Google gets web rights for the Dead Sea scrolls

Dead Sea ScrollsGoogle gets web rights for the Dead Sea scrolls

Five of the main Dead Sea scrolls, containing some of the oldest known surviving biblical texts, were put online Monday as part of a joint project between the Israel Museum and Google.

The project gives the public access to ultra high-resolution images of the ancient scrolls in a format that is easily searchable, with the magnified text revealing details previously invisible to the naked eye, a museum statement said.

So far, five of the scrolls have been digitized as part of the $3.5-million project that uses space-age technology to produce the clearest renderings yet of the ancient texts: the Great Isaiah scroll, the Community Rule scroll, the commentary on Habbakuk, the Temple scroll and the War scroll.

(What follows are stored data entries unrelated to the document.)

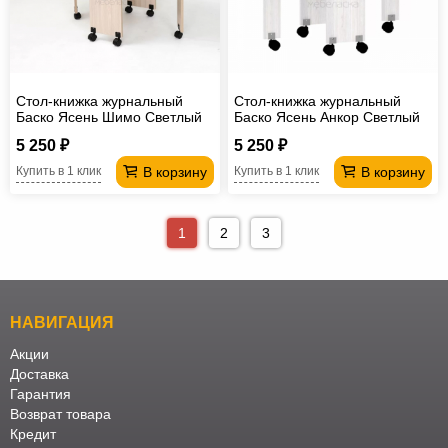
Стол-книжка журнальный
Стол-книжка журнальный
Баско Ясень Шимо Светлый
Баско Ясень Анкор Светлый
5 250 ₽
5 250 ₽
В корзину
В корзину
Купить в 1 клик
Купить в 1 клик
1
2
3
НАВИГАЦИЯ
Акции
Доставка
Гарантия
Возврат товара
Кредит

By visiting http: //dss.collections.imj. people can view all of the text, as well as a translation tool and other background information on the documents, the museum said. “We are privileged to house in the Israel Museum’s Shrine of the Book the best preserved and most complete Dead Sea scrolls ever discovered,” Israel Museum director James Snyder said, describing them as of “paramount importance” for the world’s monotheistic religions.

“Now, through our partnership with Google, we are able to bring these treasures to the broadest possible public.”

The 900 biblical and other manuscripts, comprising some 30,000 fragments, were discovered between 1947 and 1956 in the Qumran caves above the Dead Sea and photographed in their entirety with infra-red technology in the 1950s.